--- license: apache-2.0 --- # Model Summary ## 25EMBAI-VLM-FM is a Vision-Language Foundation Model built by combining: ### Vision Encoder: ViT-H/14 (OpenCLIP) ### Language Model: Qwen-based LLM ### Bridging Modules: Resampler + Projector (image → LLM embedding space) It takes an image, encodes it into patch tokens, compresses them into a fixed-length set of visual tokens, projects them into the language model’s hidden space, and then performs multimodal reasoning conditioned on a text prompt. ## Architecture Flow Image → ViT-H/14 → Resampler → Projector → Qwen LLM → Text Output LLM Input Format
[Batch, K_image_tokens + T_text_tokens, D_hidden] ## Training Summary ### Pre-training (Stage 1 & 2) Hardware: 8 × H100 80GB Stage 1 (3.6h):
Freeze ViT + LLM → Train Resampler + Projector Stage 2 (5.4h):
Unfreeze all → Train end-to-end Data: ~2M image–caption pairs (BLIP3 style) ### Instruction Fine-tuning ~2M images + ~200M text tokens ~20 multimodal tasks: VQA, OCR, captioning, commands max_length: 1024 effective batch size: ~64 # Usage ## Install pip install torch transformers pillow ## Inference Example ``` from transformers import AutoModel, AutoTokenizer, AutoImageProcessor import torch from PIL import Image model_path = '/home/raid/models/25EMBAI_save_test' vision_model = 'ViT-H-14-378-quickgelu' vision_pretrained = 'dfn5b' dtype = torch.bfloat16 image_path = '/home/jason/git/UNIVA/25EMBAI_VLM_FM/qwen/train/sample.png' model = AutoModel.from_pretrained( model_path, trust_remote_code=True ).to(device = 'cuda', dtype=dtype) tokenizer = AutoTokenizer.from_pretrained(model_path) image_processor = AutoImageProcessor.from_pretrained( model_path, trust_remote_code=True, ) model.eval() img = Image.open(image_path).convert("RGB") pixel = image_processor(img, return_tensors="pt")["pixel_values"].to( dtype=dtype, device='cuda', ) prompt = 'please describe this image.' output = model.generate_text( images=pixel, prompt=prompt, max_new_tokens=512, do_sample=True, top_p=0.9, temperature=0.7, ) print(output) ``` # Limitations & Biases This model is an early-stage prototype.
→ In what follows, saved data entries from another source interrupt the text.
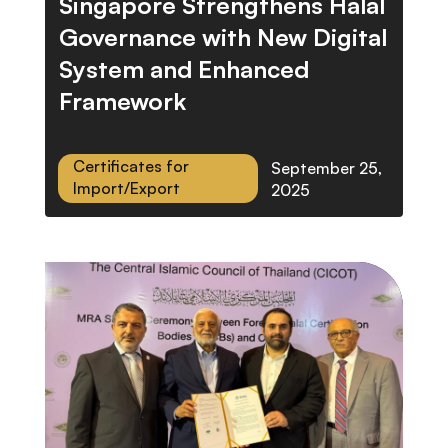
Singapore Strengthens Halal
Governance with New Digital
System and Enhanced
Framework
Certificates for
September 25,
Import/Export
2025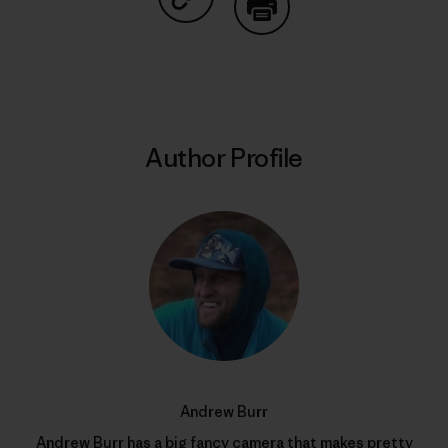
Share on Copy Link
Print
Author Profile
Andrew Burr
Andrew Burr has a big fancy camera that makes pretty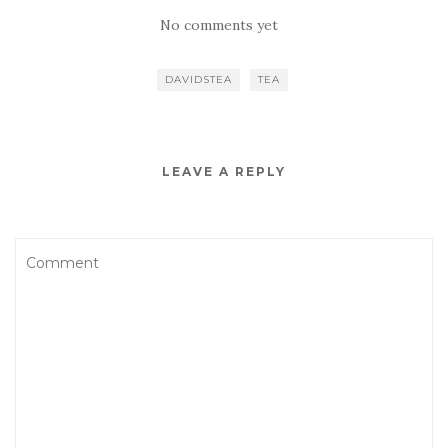
No comments yet
DAVIDSTEA
TEA
LEAVE A REPLY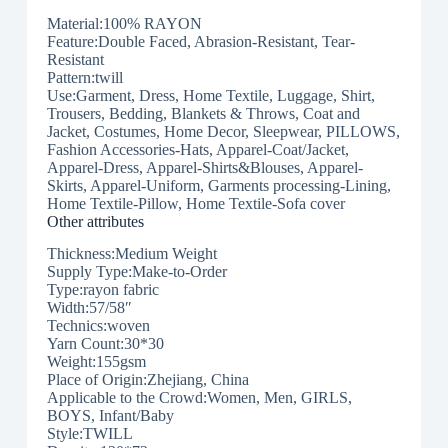
Material:100% RAYON
Feature:Double Faced, Abrasion-Resistant, Tear-
Resistant
Pattern:twill
Use:Garment, Dress, Home Textile, Luggage, Shirt,
Trousers, Bedding, Blankets & Throws, Coat and
Jacket, Costumes, Home Decor, Sleepwear, PILLOWS,
Fashion Accessories-Hats, Apparel-Coat/Jacket,
Apparel-Dress, Apparel-Shirts&Blouses, Apparel-
Skirts, Apparel-Uniform, Garments processing-Lining,
Home Textile-Pillow, Home Textile-Sofa cover
Other attributes
Thickness:Medium Weight
Supply Type:Make-to-Order
Type:rayon fabric
Width:57/58″
Technics:woven
Yarn Count:30*30
Weight:155gsm
Place of Origin:Zhejiang, China
Applicable to the Crowd:Women, Men, GIRLS,
BOYS, Infant/Baby
Style:TWILL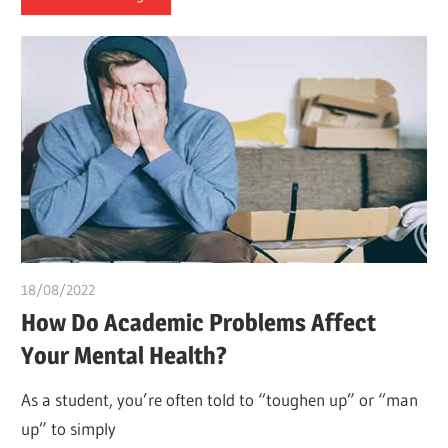
18/08/2022
chibueze uchegbu
How Do Academic Problems Affect
Your Mental Health?
As a student, you’re often told to “toughen up” or “man
up” to simply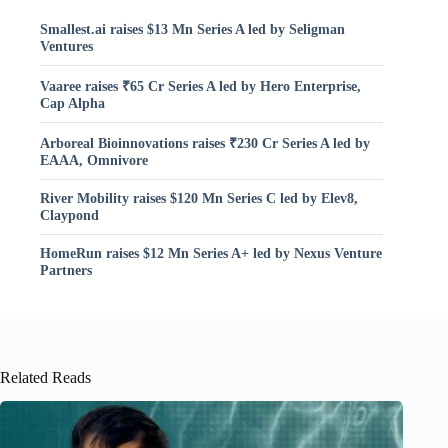
Smallest.ai raises $13 Mn Series A led by Seligman
Ventures
Vaaree raises ₹65 Cr Series A led by Hero Enterprise,
Cap Alpha
Arboreal Bioinnovations raises ₹230 Cr Series A led by
EAAA, Omnivore
River Mobility raises $120 Mn Series C led by Elev8,
Claypond
HomeRun raises $12 Mn Series A+ led by Nexus Venture
Partners
Related Reads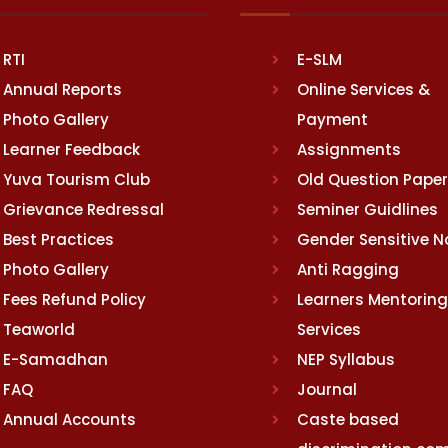
RTI
E-SLM
Annual Reports
Online Services &
Photo Gallery
Payment
Learner Feedback
Assignments
Yuva Tourism Club
Old Question Pape
Grievance Redressal
Seminer Guidlines
Best Practices
Gender Sensitive 
Photo Gallery
Anti Ragging
Fees Refund Policy
Learners Mentoring
Teaworld
Services
E-Samadhan
NEP Syllabus
FAQ
Journal
Annual Accounts
Caste based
It will be updated and reorganized in future releases. Because it was trained on web-scale multimodal data: It may reflect social biases and stereotypes It may hallucinate, invent facts, or produce unverifiable content It may perform suboptimally on: Non-English languages Specialized and domain-specific tasks Safety-critical contexts This model is not recommended for medical, legal, or safety-critical use without additional validation, guardrails, or fine-tuning. Users should apply external filtering, grounding, and safety alignment before deployment.